Production key(s) found in both the load cycle data and the dimension table are examined based on columns that the data consumers believe to be relevant for tracking changes to the data warehouse / data mart. The two sources are sorted by the key and relevant columns. Administrators make a consecutive comparison against these files. Current load cycle records that have relevant columns that do not match their corresponding dimension table rows are flagged as new rows. These rows are inserted with new surrogate keys and have the current flag indicator set to “Y” due to an update made to a relevant column since the last load cycle.
Previously loaded dimension rows that have a matching production key(s) when compared to the current load cycle file but have differences in relevant columns are assigned a current indicator of “N”. These rows receive this setting since new information on relevant columns of the dimension have been received in the most recent load cycle. Generally, data consumers review these instances and correct the anomalies for later inclusion into the warehouse / data mart.

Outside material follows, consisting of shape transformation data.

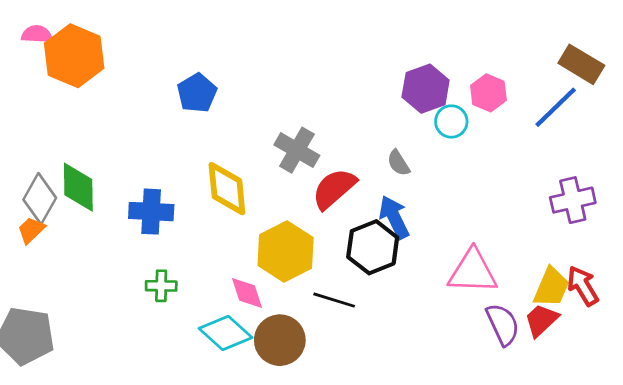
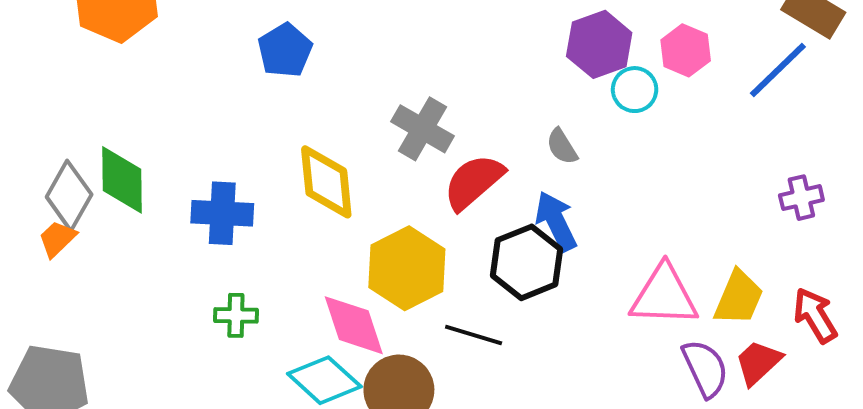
purple cross: (573, 200) -> (801, 198), size x0.7
yellow trapezoid: (551, 287) -> (739, 298), moved
pink diamond: (247, 293) -> (354, 325), size x1.4

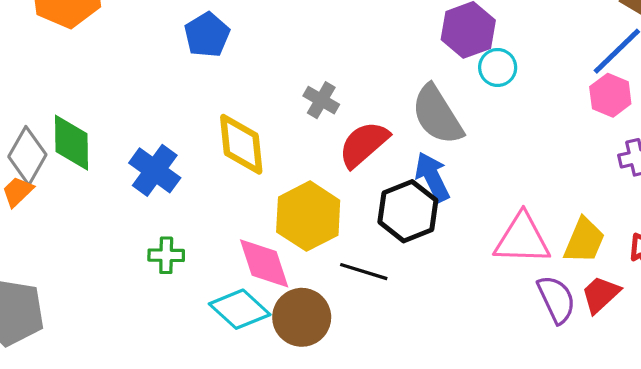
pink hexagon: (686, 50) -> (610, 95), moved
gray cross: (422, 129) -> (321, 100), size x0.7
gray semicircle: (562, 147) -> (437, 115), size x2.0
blue cross: (222, 213) -> (155, 170), turned 33

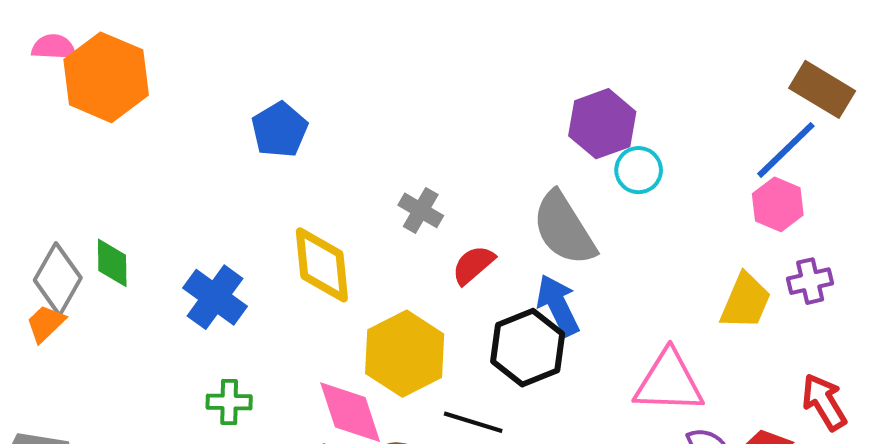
green diamond: (71, 143) -> (112, 263), size x0.7
red semicircle: (364, 144) -> (473, 265), size x0.7
yellow trapezoid: (584, 241) -> (745, 301), moved

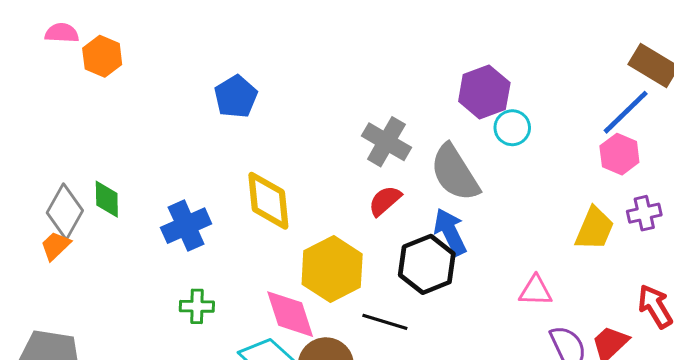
orange hexagon: (106, 77) -> (102, 56), size x0.6
gray cross: (421, 210) -> (386, 142), moved, size x1.4
blue cross: (215, 297) -> (186, 226), turned 30
pink triangle: (669, 382) -> (536, 291), size x0.6

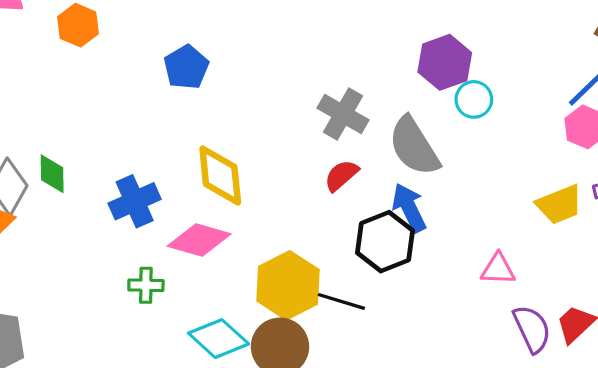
orange hexagon: (102, 56) -> (78, 25), moved
yellow trapezoid: (595, 229) -> (559, 204), turned 45
yellow hexagon: (332, 269) -> (288, 285), moved
pink diamond: (290, 314) -> (199, 240), moved, turned -56

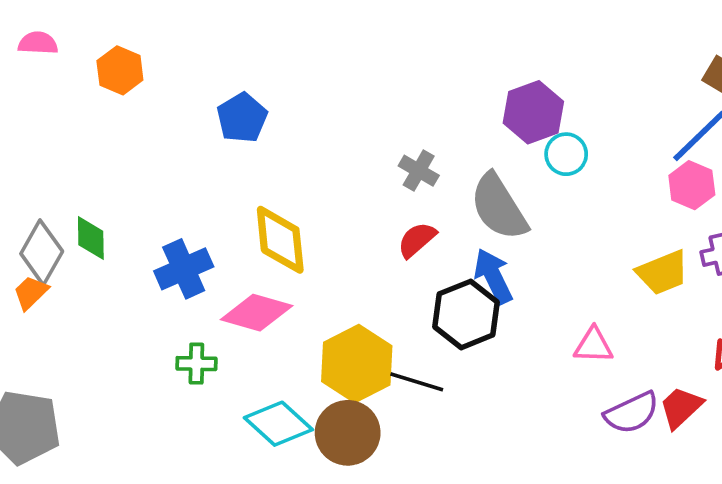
gray cross: (343, 114) -> (419, 171), size x0.7
purple semicircle: (532, 329) -> (632, 413), turned 90

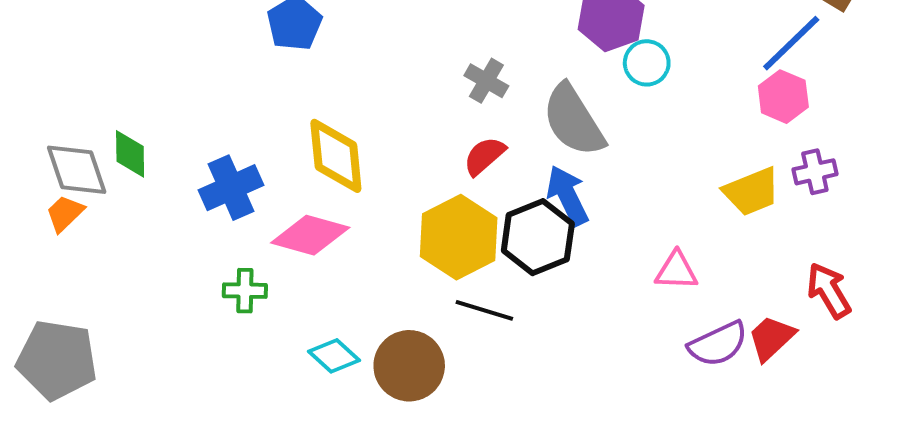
gray diamond: (42, 253) -> (77, 170), turned -48
yellow hexagon: (357, 364) -> (459, 237), moved
cyan diamond: (278, 424) -> (334, 356), size x0.7

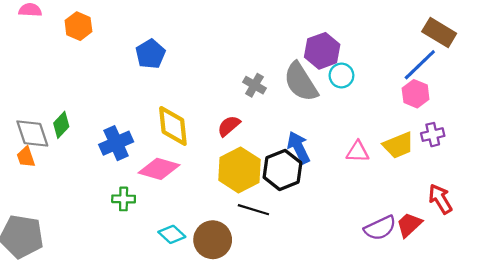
gray semicircle: (573, 120) -> (301, 82), moved
green diamond: (130, 154) -> (61, 125), turned 44
red semicircle: (484, 156) -> (229, 126), moved
orange trapezoid: (65, 213) -> (26, 157), turned -65
pink triangle: (676, 271) -> (358, 152), moved

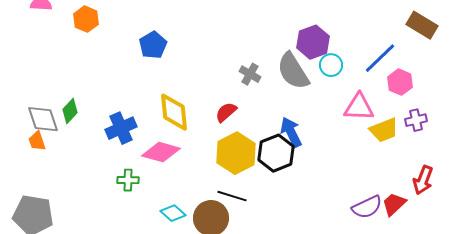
blue line: (420, 65) -> (380, 58), moved
pink triangle: (358, 152) -> (359, 107), moved, size x1.4
red arrow: (440, 199) -> (423, 180), turned -128
black line: (253, 210) -> (232, 196), moved

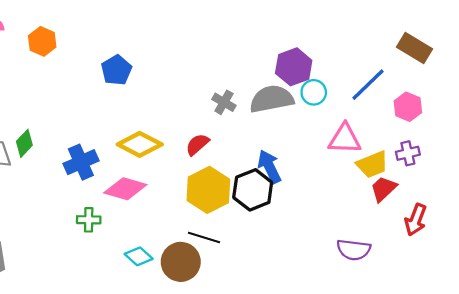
gray semicircle: (293, 71) -> (272, 99), turned 111
pink hexagon: (400, 82) -> (408, 107), moved
yellow diamond: (174, 112) -> (140, 144), turned -57
red trapezoid: (394, 204) -> (384, 189), moved
purple semicircle: (367, 207) -> (354, 250), turned 32

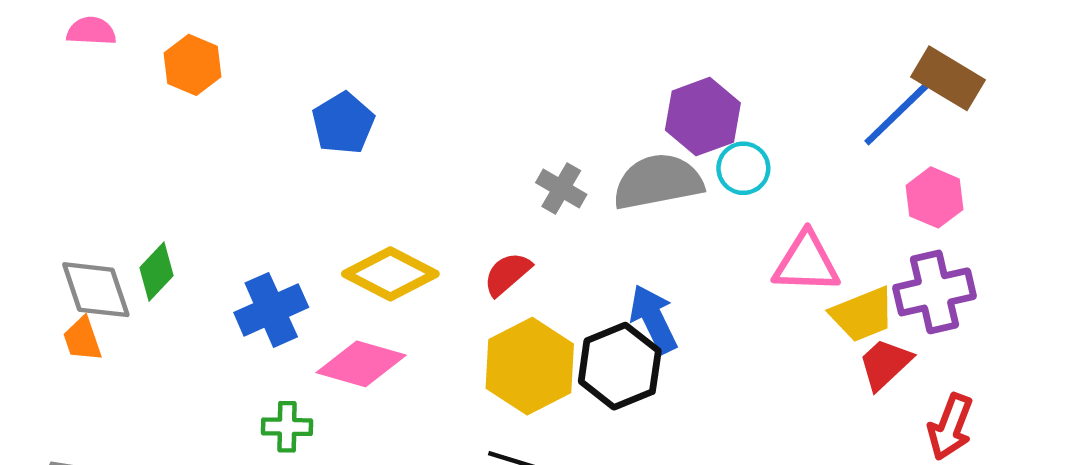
blue line: (368, 85) -> (896, 114), moved
purple cross: (408, 153) -> (934, 292), size x1.6

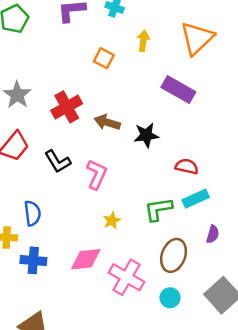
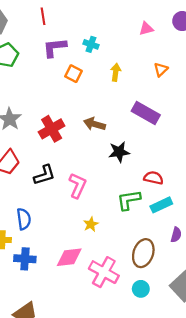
orange triangle: (197, 38) -> (161, 69), size x0.5
orange square: (104, 58) -> (73, 74), moved
brown arrow: (107, 122) -> (94, 124), moved
black L-shape: (58, 161) -> (44, 175), turned -75
green L-shape: (158, 209) -> (129, 200), moved

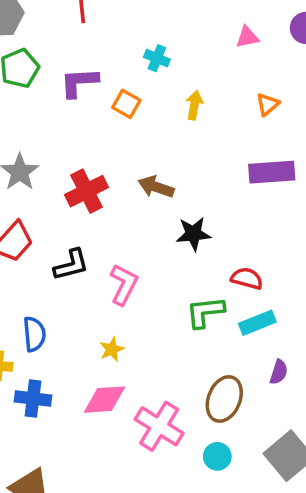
purple L-shape: (55, 48) -> (79, 82), moved
purple rectangle: (146, 113) -> (272, 172), moved, turned -36
yellow star: (91, 224) -> (112, 349), moved

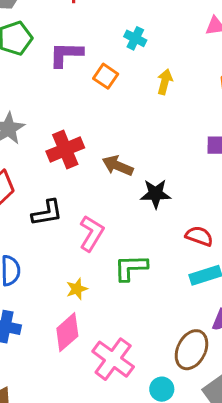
brown arrow: (156, 187) -> (118, 166), moved
green L-shape: (205, 312) -> (131, 268), moved
brown ellipse: (224, 399) -> (191, 350), moved
pink diamond: (105, 400) -> (67, 332), turned -42

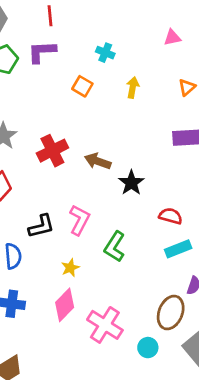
purple L-shape: (66, 54) -> (42, 52), moved
black star: (156, 194) -> (131, 183), turned -30
black L-shape: (47, 213) -> (41, 226), moved
green L-shape: (131, 268) -> (115, 247), turned -52

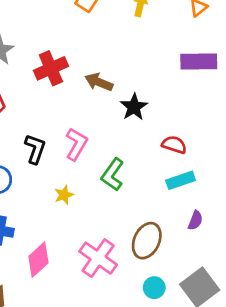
black L-shape: (41, 226) -> (35, 149), turned -60
pink diamond: (65, 305) -> (38, 260), moved
brown ellipse: (171, 313) -> (147, 241), moved
cyan circle: (148, 348) -> (154, 288), moved

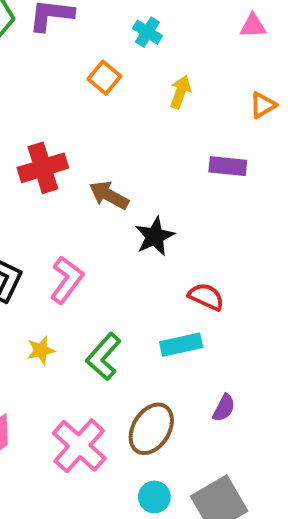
purple rectangle: (199, 61) -> (228, 166), moved, size x0.7
green L-shape: (113, 175) -> (104, 357), moved
cyan rectangle: (181, 180) -> (181, 345), moved

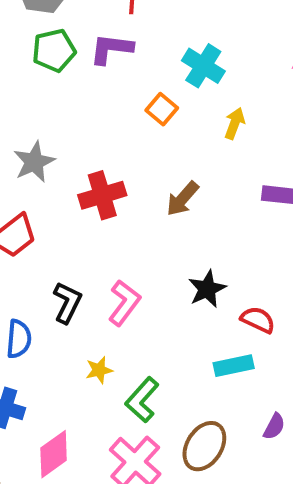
cyan cross: (147, 32) -> (203, 66), size x1.5
brown arrow: (109, 195) -> (182, 199), moved, turned -78
black star: (155, 236) -> (207, 289), moved
green L-shape: (104, 357) -> (142, 400), moved

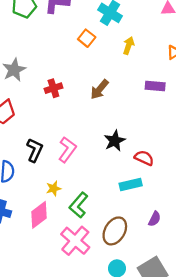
red cross: (102, 195) -> (53, 88), size x0.7
pink diamond: (54, 454) -> (39, 215), moved

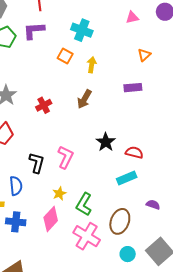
yellow arrow: (129, 46) -> (92, 65), moved
purple semicircle: (155, 219) -> (153, 205), turned -88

This process of constraining on the current flag indicator and performing comparisons on production keys between the dimension table and load cycle is repeated during each update process to the data warehouse.
Unique Questions Answered by Operational Metadata
Many administrative and data quality measurement questions can be answered due to the incorporation of operational metadata columns into the data warehouse architecture. Some examples of the questions that the use of operational metadata can answer could include:
- What operational system or systems provided this particular row of information to the data warehouse (data quality and administrative)?
- When was this particular row of information last refreshed by the operational systems (data quality)?
- How many rows of information will be affected by an archive to near-line storage or a purge process (administrative)?
- What is the growth rate for a table per load cycle (administrative)?
Adding operational metadata allows for detailed, row level explanation of the facts found in the data warehouse. The inclusion of these types of attributes into the data warehouse (starting at the DW architecture) and ETL processes can reconcile data quality issues and enable enhanced performance capabilities. This reconciliation offers an increase in data integrity, and the performance improvement provides greater capability in data warehousing administration tasks. Data consumers can become more confident about the data quality provided through the data warehouse when making decisions and performing analytical actions from the data contained in the environment.
Part one explored various techniques to implement operational metadata in the design of a data warehouse.